> _REQUIRED ACTION_: The listing that follows should be reproduced exactly, line for line.

● ● ● ● ● ● ●

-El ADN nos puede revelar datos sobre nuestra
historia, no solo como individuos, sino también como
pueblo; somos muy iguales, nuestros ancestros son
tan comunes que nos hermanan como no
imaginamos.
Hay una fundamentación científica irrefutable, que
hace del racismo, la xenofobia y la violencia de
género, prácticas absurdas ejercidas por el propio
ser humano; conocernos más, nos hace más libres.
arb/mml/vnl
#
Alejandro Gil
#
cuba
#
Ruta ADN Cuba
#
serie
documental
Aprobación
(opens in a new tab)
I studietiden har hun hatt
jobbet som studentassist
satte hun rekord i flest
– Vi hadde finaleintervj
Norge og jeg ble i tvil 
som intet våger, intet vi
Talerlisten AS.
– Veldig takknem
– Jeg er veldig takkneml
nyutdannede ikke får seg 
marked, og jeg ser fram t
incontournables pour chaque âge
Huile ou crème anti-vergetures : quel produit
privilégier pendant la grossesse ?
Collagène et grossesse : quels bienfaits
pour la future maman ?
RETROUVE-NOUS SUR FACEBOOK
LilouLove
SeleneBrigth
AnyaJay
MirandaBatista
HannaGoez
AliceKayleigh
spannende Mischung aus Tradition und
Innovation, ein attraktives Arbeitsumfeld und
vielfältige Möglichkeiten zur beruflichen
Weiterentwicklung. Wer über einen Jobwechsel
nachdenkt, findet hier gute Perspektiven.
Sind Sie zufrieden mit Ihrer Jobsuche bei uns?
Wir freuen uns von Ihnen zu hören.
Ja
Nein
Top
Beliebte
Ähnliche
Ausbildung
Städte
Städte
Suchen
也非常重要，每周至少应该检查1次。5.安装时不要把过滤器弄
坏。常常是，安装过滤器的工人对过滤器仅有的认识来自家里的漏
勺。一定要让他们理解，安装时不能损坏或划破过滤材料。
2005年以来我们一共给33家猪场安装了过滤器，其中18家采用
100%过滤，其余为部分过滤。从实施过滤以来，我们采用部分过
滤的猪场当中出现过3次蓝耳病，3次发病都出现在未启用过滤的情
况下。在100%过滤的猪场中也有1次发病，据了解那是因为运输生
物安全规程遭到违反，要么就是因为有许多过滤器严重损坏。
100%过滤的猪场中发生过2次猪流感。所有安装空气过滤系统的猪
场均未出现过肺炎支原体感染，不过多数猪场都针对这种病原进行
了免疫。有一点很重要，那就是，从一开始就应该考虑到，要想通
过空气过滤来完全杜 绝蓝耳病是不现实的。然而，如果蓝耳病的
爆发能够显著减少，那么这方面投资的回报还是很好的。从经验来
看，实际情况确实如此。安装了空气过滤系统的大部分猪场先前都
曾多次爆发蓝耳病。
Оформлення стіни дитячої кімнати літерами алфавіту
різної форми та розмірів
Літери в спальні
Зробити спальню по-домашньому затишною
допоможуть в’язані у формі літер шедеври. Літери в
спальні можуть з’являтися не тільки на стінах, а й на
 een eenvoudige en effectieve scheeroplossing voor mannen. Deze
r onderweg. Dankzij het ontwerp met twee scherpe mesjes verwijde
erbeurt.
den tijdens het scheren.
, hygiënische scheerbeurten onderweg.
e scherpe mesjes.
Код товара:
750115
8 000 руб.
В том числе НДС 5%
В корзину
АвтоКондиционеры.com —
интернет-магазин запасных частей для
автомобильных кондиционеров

● ● ● ● ● ● ●

> _ANSWER FOR THIS EXERCISE_:
-El ADN nos puede revelar datos sobre nuestra
historia, no solo como individuos, sino también como
pueblo; somos muy iguales, nuestros ancestros son
tan comunes que nos hermanan como no
imaginamos.
Hay una fundamentación científica irrefutable, que
hace del racismo, la xenofobia y la violencia de
género, prácticas absurdas ejercidas por el propio
ser humano; conocernos más, nos hace más libres.
arb/mml/vnl
#
Alejandro Gil
#
cuba
#
Ruta ADN Cuba
#
serie
documental
Aprobación
(opens in a new tab)
I studietiden har hun hatt
jobbet som studentassist
satte hun rekord i flest
– Vi hadde finaleintervj
Norge og jeg ble i tvil 
som intet våger, intet vi
Talerlisten AS.
– Veldig takknem
– Jeg er veldig takkneml
nyutdannede ikke får seg 
marked, og jeg ser fram t
incontournables pour chaque âge
Huile ou crème anti-vergetures : quel produit
privilégier pendant la grossesse ?
Collagène et grossesse : quels bienfaits
pour la future maman ?
RETROUVE-NOUS SUR FACEBOOK
LilouLove
SeleneBrigth
AnyaJay
MirandaBatista
HannaGoez
AliceKayleigh
spannende Mischung aus Tradition und
Innovation, ein attraktives Arbeitsumfeld und
vielfältige Möglichkeiten zur beruflichen
Weiterentwicklung. Wer über einen Jobwechsel
nachdenkt, findet hier gute Perspektiven.
Sind Sie zufrieden mit Ihrer Jobsuche bei uns?
Wir freuen uns von Ihnen zu hören.
Ja
Nein
Top
Beliebte
Ähnliche
Ausbildung
Städte
Städte
Suchen
也非常重要，每周至少应该检查1次。5.安装时不要把过滤器弄
坏。常常是，安装过滤器的工人对过滤器仅有的认识来自家里的漏
勺。一定要让他们理解，安装时不能损坏或划破过滤材料。
2005年以来我们一共给33家猪场安装了过滤器，其中18家采用
100%过滤，其余为部分过滤。从实施过滤以来，我们采用部分过
滤的猪场当中出现过3次蓝耳病，3次发病都出现在未启用过滤的情
况下。在100%过滤的猪场中也有1次发病，据了解那是因为运输生
物安全规程遭到违反，要么就是因为有许多过滤器严重损坏。
100%过滤的猪场中发生过2次猪流感。所有安装空气过滤系统的猪
场均未出现过肺炎支原体感染，不过多数猪场都针对这种病原进行
了免疫。有一点很重要，那就是，从一开始就应该考虑到，要想通
过空气过滤来完全杜 绝蓝耳病是不现实的。然而，如果蓝耳病的
爆发能够显著减少，那么这方面投资的回报还是很好的。从经验来
看，实际情况确实如此。安装了空气过滤系统的大部分猪场先前都
曾多次爆发蓝耳病。
Оформлення стіни дитячої кімнати літерами алфавіту
різної форми та розмірів
Літери в спальні
Зробити спальню по-домашньому затишною
допоможуть в’язані у формі літер шедеври. Літери в
спальні можуть з’являтися не тільки на стінах, а й на
 een eenvoudige en effectieve scheeroplossing voor mannen. Deze
r onderweg. Dankzij het ontwerp met twee scherpe mesjes verwijde
erbeurt.
den tijdens het scheren.
, hygiënische scheerbeurten onderweg.
e scherpe mesjes.
Код товара:
750115
8 000 руб.
В том числе НДС 5%
В корзину
АвтоКондиционеры.com —
интернет-магазин запасных частей для
автомобильных кондиционеров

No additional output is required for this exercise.